Besides being an important site for ROS production, the mitochondrial electron transport chain generates the proton motive force that is used for ATP synthesis by the 𝐹 0 / 𝐹 1 ATP synthase. The mitochondrial transmembrane potential ( Δ Ψ 𝑚 ) is a measure of the proton electrochemical gradient generated across the mitochondrial inner membrane and represents a good indicator of the energy status of the mitochondrion. Under certain pathophysiological conditions, such as hypoxia-ischemia, Δ Ψ 𝑚 can be transiently preserved at the expense of ATP. This is brought about by the reverse reaction of 𝐹 0 / 𝐹 1 ATPase, which can hydrolyze glycolytically generated ATP to pump protons into the intermembrane space, thus maintaining the Δ Ψ 𝑚 . In this special issue, D. Faccenda and M. Campanella provide an up-to-date overview of mitochondrial energetics and the molecular characterization of 𝐹 0 / 𝐹 1 ATPase, highlighting its function and the regulatory events that trigger either the ATP-synthesizing or the ATP-hydrolyzing activities. The authors focus on the role of the inhibitory factor 1 (IF1), a polypeptide that responds to mitochondrial intermembrane space acidification by inhibiting the ATP-hydrolyzing activity of the 𝐹 0 / 𝐹 1 ATPase; this occurs by stabilizing its dimerization status via a molecular link between two 𝐹 1 domains. This molecular rearrangement remodels the mitochondrial cristae structure and, consequently, regulates organelle morphology, thus involving IF1 in neurodegeneration and cancer. Given that mitochondrial healthy state strongly impacts on the generation of intracellular nitroxidative stress conditions, chronic alterations of mitochondrial homeostasis are among the events concurring to the onset of several pathological states, namely cancer and neurodegenerative diseases. Nevertheless, it should be also reminded that mitochondria have evolved specific molecular quality control mechanisms to counteract the damaging effects of nitroxidative stress. In this special issue E. Desideri and L. M. Martins provide an overview of the current knowledge of mitochondrial quality control and discuss the pivotal role that PTEN-induced putative kinase 1 (PINK1) and the protease high-temperature-regulated A2 (HTRA2) might play in this context. In particular, they report evidence and speculate about the possibility that defects in their activity might contribute to PD onset.
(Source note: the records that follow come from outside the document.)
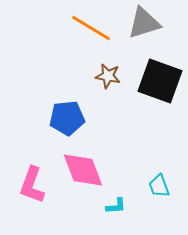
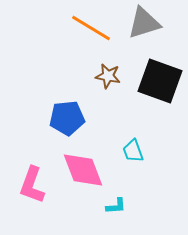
cyan trapezoid: moved 26 px left, 35 px up
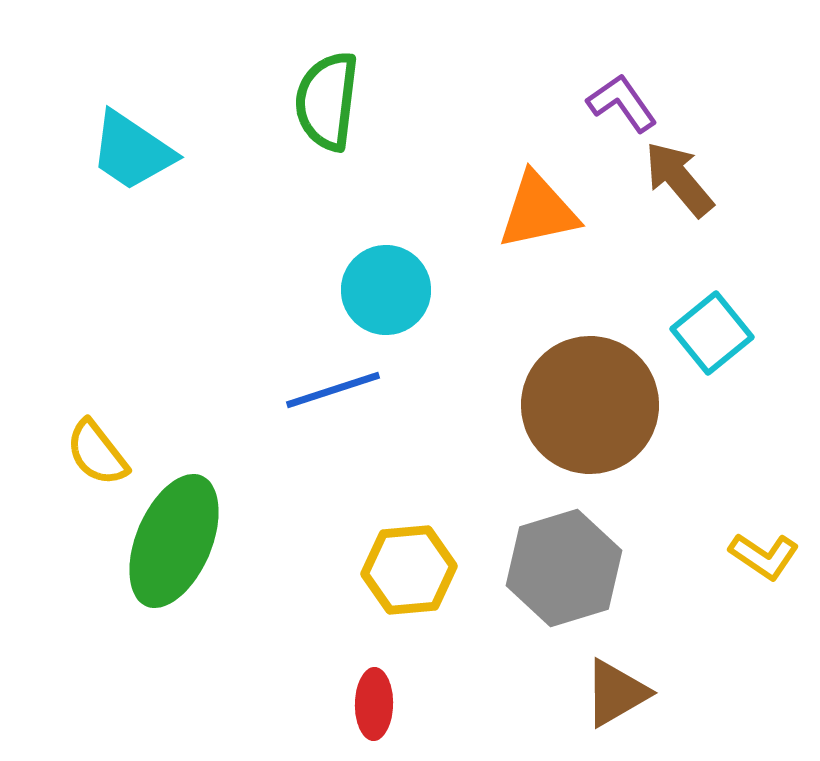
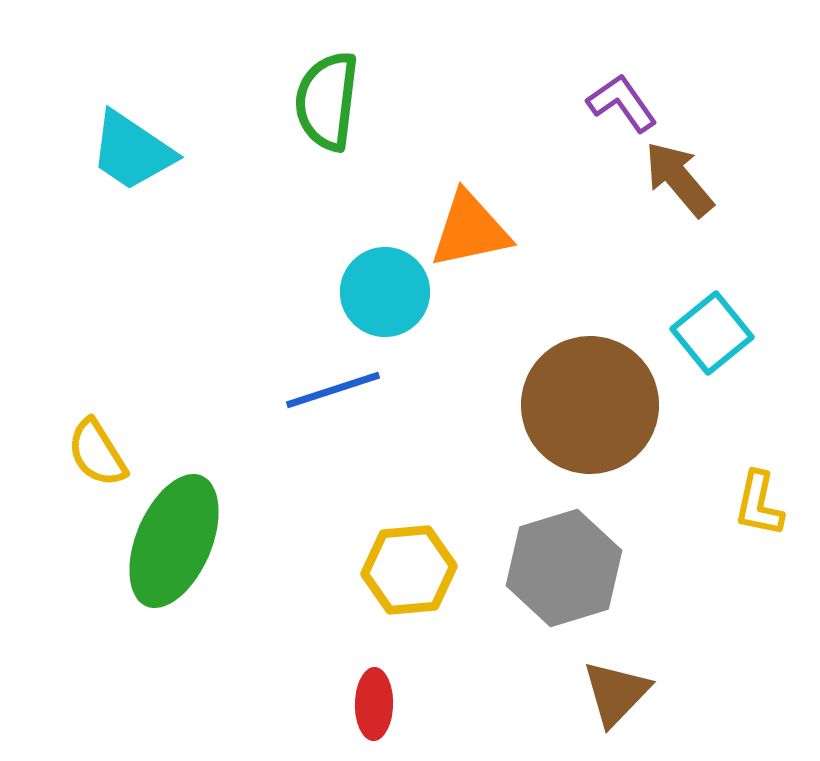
orange triangle: moved 68 px left, 19 px down
cyan circle: moved 1 px left, 2 px down
yellow semicircle: rotated 6 degrees clockwise
yellow L-shape: moved 5 px left, 52 px up; rotated 68 degrees clockwise
brown triangle: rotated 16 degrees counterclockwise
From a metabolic perspective, neurons and cancer cells exhibit sharp differences. Neurons strictly depend on efficient OXPHOS for ATP production; here, mitochondrial respiration does not depend directly on glucose availability and is rather fueled by pyruvate derived from glia-provided lactate in a Cori’s cycle-like manner. Glucose taken up by neurons is instead mainly redirected to the pentose phosphate pathway, allowing the generation of NADPH to sustain the indispensable sulfhydryl reductive pathways and antioxidant response. By contrast, tumor cells synthesize ATP almost entirely by means of glycolysis even in normoxic conditions, when oxygen availability is not restricted (the “Warburg effect”). This condition represents a major change of the entire metabolic reprogramming typical of tumors and allows cancer cells to grow even under low oxygen tension, when tumor vascularization is still incomplete, and therefore, local vessels fail to supply adequate amount of oxygen. Upregulation of the glycolytic pathway is therefore a selective advantage to sustain the ATP demand required for tumor proliferation under hypoxic conditions. M. Fernandes de Oliveira et al. comprehensively review the mitochondrial biochemical pathways underlying bioenergetics, ATP production, and ROS generation in cancer. The authors also discuss the connection between mitochondrial dynamics and function, and how this is related to apoptotic cell response. In detail, they give emphasis to the role of ROS and RNS in the activation of redox-sensitive transcription factors and protein kinases in tumor cells, and how they can be manipulated to selectively kill them. Along this line, M. Soga et al. discuss recent data underlying the tight liaison between redox state alteration and mitogen-activated protein kinases (MAPKs) activation, namely the apoptosis signal-regulating kinase 1 (ASK1). Being the Ichijo’s laboratory among the pioneers to have characterized the role of thioredoxin (Trx) as the regulatory partner of ASK1, in this paper, the authors revisit the main steps of this regulation and provide the new lines of evidence arguing for the involvement of ASK1 in several pathological states.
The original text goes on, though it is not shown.